I don’t know why I ever agreed to go on Poetry Bandstand–like a lotta poets I’m just not the outgoing type.  My agent, Maury, has been pushing it forever.  “If you want to make the big bucks,” Maury says, “the high three-figure annual incomes like Frost and Stevens and Williams, you gotta grab a partner and get out on the dance floor.”


“This next number is kinda special to me.  I call it–’Poets, Lovers and Madmen.’”

 

I’ve got two numbers, an A side and a B side, that we’re pushin’ and they finally agreed to have me on the show, right after Archibald Macleish, if that stupid donut can stop bein’ so enamored of himself and get his butt over to the autograph table.  Mr. “Poems Should Not Mean But Be.”

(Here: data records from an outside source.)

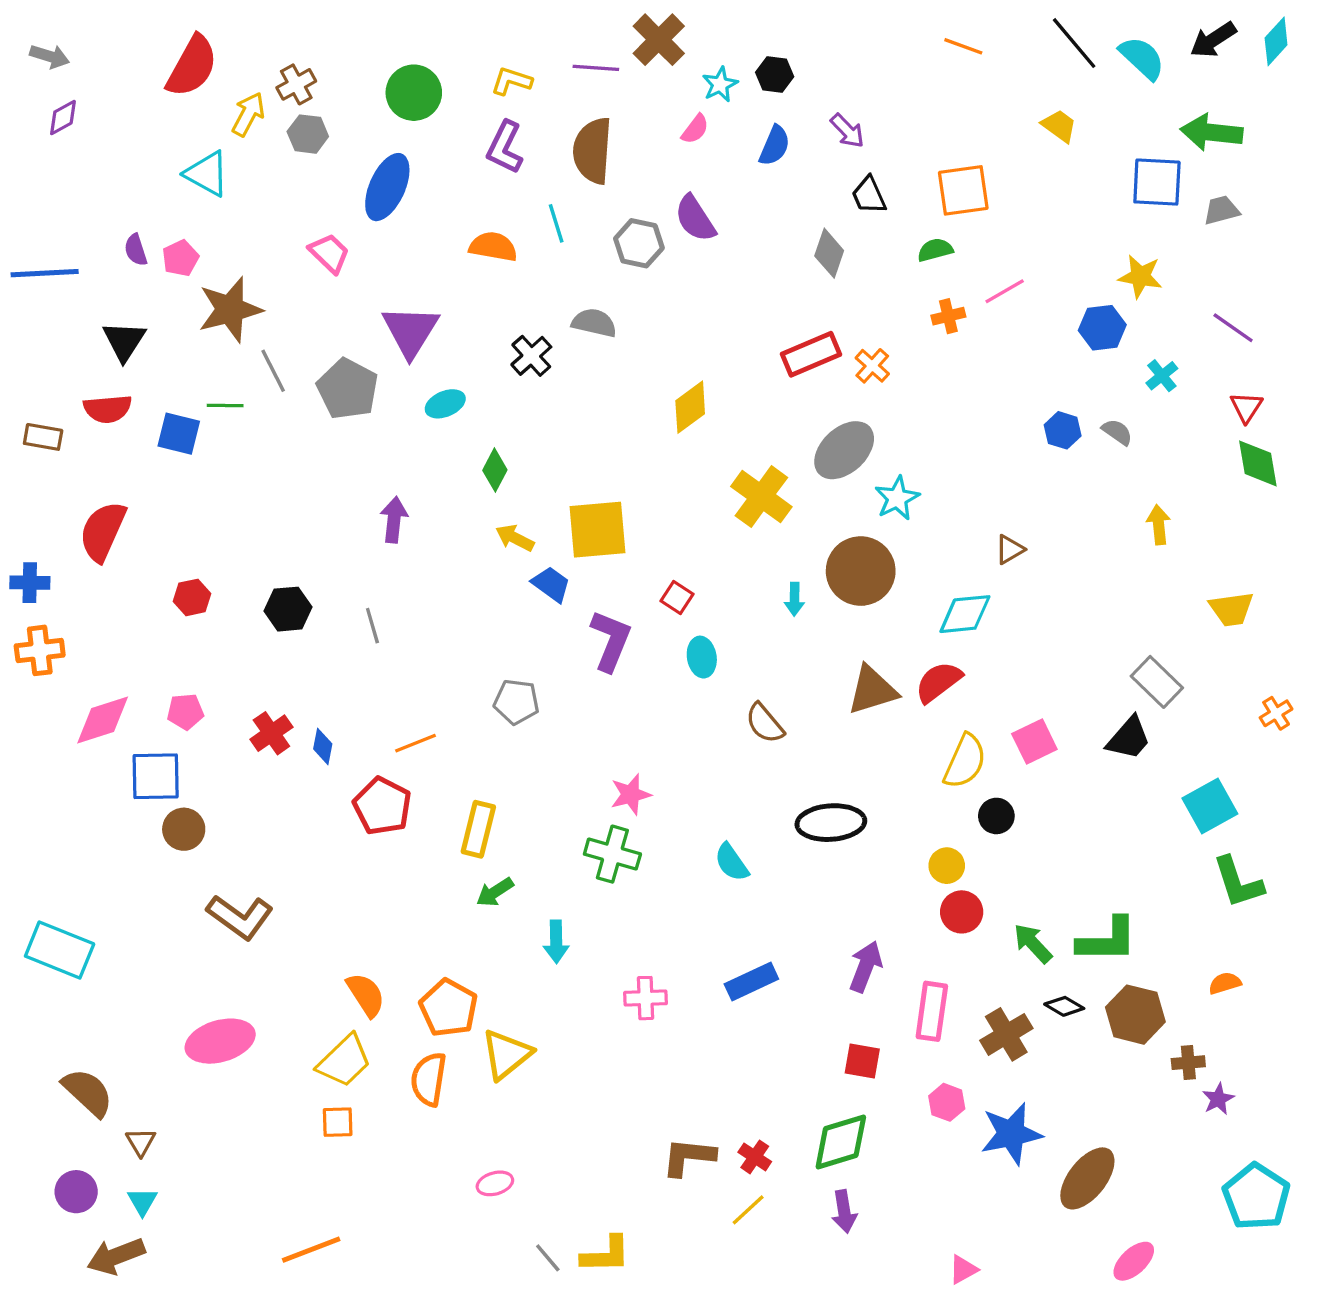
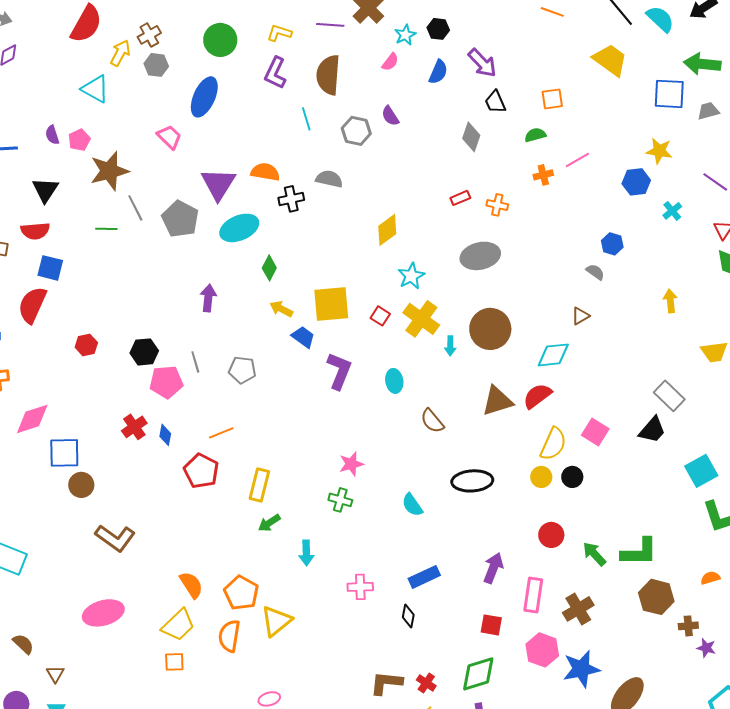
yellow trapezoid: (1059, 126) -> (610, 60), size x1.6
purple arrow: (847, 131) -> (482, 63), size x1.4
orange square: (963, 190) -> (552, 99), size x0.7
purple semicircle: (695, 218) -> (390, 116), size x0.7
orange semicircle: (493, 247) -> (265, 172), moved
red rectangle: (811, 354) -> (460, 198), size x0.6
black cross: (531, 356) -> (291, 199), turned 30
orange cross: (872, 366) -> (497, 205), turned -30
cyan ellipse: (445, 404) -> (239, 228), size x1.6
gray semicircle: (1117, 432) -> (595, 272), moved
blue square: (179, 434) -> (50, 268), moved
gray ellipse: (844, 450) -> (480, 256), turned 30
yellow cross: (761, 497) -> (421, 319), moved
cyan star: (897, 498) -> (411, 276), moved
red square: (677, 597) -> (380, 316), moved
gray pentagon: (516, 702) -> (242, 370), moved
pink pentagon: (185, 712) -> (166, 382), moved, size x1.5
pink square: (1034, 741) -> (595, 432), turned -32
green cross: (612, 854) -> (340, 500), size x0.7
yellow circle: (947, 866) -> (541, 477), moved
black diamond: (1064, 1006) -> (408, 616), moved, turned 70
brown semicircle: (88, 1092) -> (23, 644), size x0.7
purple star: (1218, 1099) -> (706, 648), turned -30
pink hexagon: (947, 1102) -> (542, 650), size x1.5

. . . and brand new this week on the Top 10, The Love Song of J. Alfred Prufrock!”

 

Or maybe it’s the other way around, I don’t know, I can never figure it out.  I mean, I try to be, but sometimes I just gotta mean, ya know what I mean?  So be it.


“Okay everybody–grab a new partner like you’re at a Breadloaf Writer’s Conference.”

 

I gotta wait for the new dances to be interduced, and the Clearasil commercials to be over with.  Why do so many poets have bad complexions?  And cut their own hair?  I could never figure it out.

Okay, time for the Dance of the Week, the “Villanelle.”  You line up 19 kids, five tercets and one quatrain.  It ain’t easy, but the kids seem to enjoy fooling around with it, bumping into each other trying to form a couplet at the close.  I notice more than a few of the boys are steppin’ on the girls’ toes.  Can’t tell if it’s intentional or not.  Probably good trainin’ for the way female poets are marginalized by the academy.  Hey–get your own canon, you screwy broads!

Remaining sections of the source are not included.